|
|
|
|
|
by featureofone
215 days ago
|
|
The SAM models are great. I used the latest version when building VideoVanish ( https://github.com/calledit/VideoVanish ) a video-editing GUI for removing or making objects vanish from videos. That used SAM 2, and in my experience SAM 2 was more or less perfect—I didn’t really see the need for a SAM 3. Maybe it could have been better at segmenting without input. But the new text prompt input seams nice; much easier to automate stuff using text input. |
|
I've been considering building something similar but focused on static stuff like watermarks so just single masks. From that diffueraser page it seems performance is brutally slow with less than 1 fps on 720p.
For watermarks you can use ffmpeg blur which will of course be super fast and looks good on certain kinds of content that are mostly uniform like a sky but terrible and very obvious for most backgrounds. I've gotten really good results with videos shot with static cameras generating a single inpainted frame and then just using that as the "cover" cropped and blurred over the watermark or any object really. Even better results with completely stabilizing the video and balancing the color if it is changing slightly over time. This of course only works if nothing moving intersects with the removed target or if the camera is moving then you need every frame inpainted.

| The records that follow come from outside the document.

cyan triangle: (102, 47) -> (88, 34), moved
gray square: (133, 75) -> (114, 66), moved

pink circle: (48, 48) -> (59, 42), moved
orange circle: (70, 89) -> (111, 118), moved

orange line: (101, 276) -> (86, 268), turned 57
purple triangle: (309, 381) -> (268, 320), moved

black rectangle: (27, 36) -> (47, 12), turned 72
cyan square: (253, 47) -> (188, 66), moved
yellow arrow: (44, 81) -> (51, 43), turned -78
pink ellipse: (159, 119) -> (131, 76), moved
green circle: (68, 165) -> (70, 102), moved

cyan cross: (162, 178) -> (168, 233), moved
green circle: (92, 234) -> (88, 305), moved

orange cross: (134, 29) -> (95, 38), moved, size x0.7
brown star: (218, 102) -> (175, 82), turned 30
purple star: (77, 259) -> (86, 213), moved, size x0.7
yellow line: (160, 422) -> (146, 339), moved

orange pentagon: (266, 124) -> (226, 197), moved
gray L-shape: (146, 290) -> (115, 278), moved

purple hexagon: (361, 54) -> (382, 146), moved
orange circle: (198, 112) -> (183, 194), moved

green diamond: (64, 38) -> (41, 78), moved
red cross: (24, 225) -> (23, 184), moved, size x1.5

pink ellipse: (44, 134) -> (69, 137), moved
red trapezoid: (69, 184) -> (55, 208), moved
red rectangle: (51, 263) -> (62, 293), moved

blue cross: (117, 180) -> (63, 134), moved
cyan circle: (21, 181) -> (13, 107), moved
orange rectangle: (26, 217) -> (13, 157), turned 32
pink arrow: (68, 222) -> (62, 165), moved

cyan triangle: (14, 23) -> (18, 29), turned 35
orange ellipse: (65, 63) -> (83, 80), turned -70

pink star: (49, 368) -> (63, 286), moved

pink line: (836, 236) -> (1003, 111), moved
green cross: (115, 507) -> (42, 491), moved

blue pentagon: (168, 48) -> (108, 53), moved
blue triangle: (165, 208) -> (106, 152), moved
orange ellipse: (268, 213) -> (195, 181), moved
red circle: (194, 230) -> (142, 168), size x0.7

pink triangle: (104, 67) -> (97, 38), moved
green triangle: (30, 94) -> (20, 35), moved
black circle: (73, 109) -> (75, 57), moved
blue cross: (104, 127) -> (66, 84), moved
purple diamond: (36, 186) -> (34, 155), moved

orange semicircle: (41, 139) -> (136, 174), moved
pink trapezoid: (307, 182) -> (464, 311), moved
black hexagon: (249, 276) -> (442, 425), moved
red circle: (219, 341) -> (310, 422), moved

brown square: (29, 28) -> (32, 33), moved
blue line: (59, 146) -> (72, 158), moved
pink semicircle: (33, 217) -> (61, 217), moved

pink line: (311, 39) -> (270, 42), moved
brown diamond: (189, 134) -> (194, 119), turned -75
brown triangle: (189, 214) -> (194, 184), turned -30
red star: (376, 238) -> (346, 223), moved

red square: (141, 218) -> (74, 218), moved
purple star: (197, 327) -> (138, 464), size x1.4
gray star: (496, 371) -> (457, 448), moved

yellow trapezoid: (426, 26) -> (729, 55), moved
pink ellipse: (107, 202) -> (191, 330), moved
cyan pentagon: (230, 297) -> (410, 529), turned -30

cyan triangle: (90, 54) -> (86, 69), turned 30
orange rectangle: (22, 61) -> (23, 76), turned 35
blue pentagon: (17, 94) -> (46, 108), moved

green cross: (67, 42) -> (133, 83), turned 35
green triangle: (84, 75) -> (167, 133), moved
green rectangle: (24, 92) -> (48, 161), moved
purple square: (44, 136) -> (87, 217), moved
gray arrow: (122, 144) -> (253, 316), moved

Thus far all full video inpainting like this has been so slow as to not be practically useful for example to casually remove watermarks on videos measured in tens of minutes instead of seconds where i would really want processing to be close to realtime. I've wondered what knobs can be turned if any to sacrifice quality in order to boost performance. My main ideas are to try to automate detecting and applying that single frame technique to as much of the video as possible and then separately process all the other chunks with diffusion scaling to some really small size like 240p and then use ai based upscaling on those chunks which seems to be fairly fast these days compared to diffusion.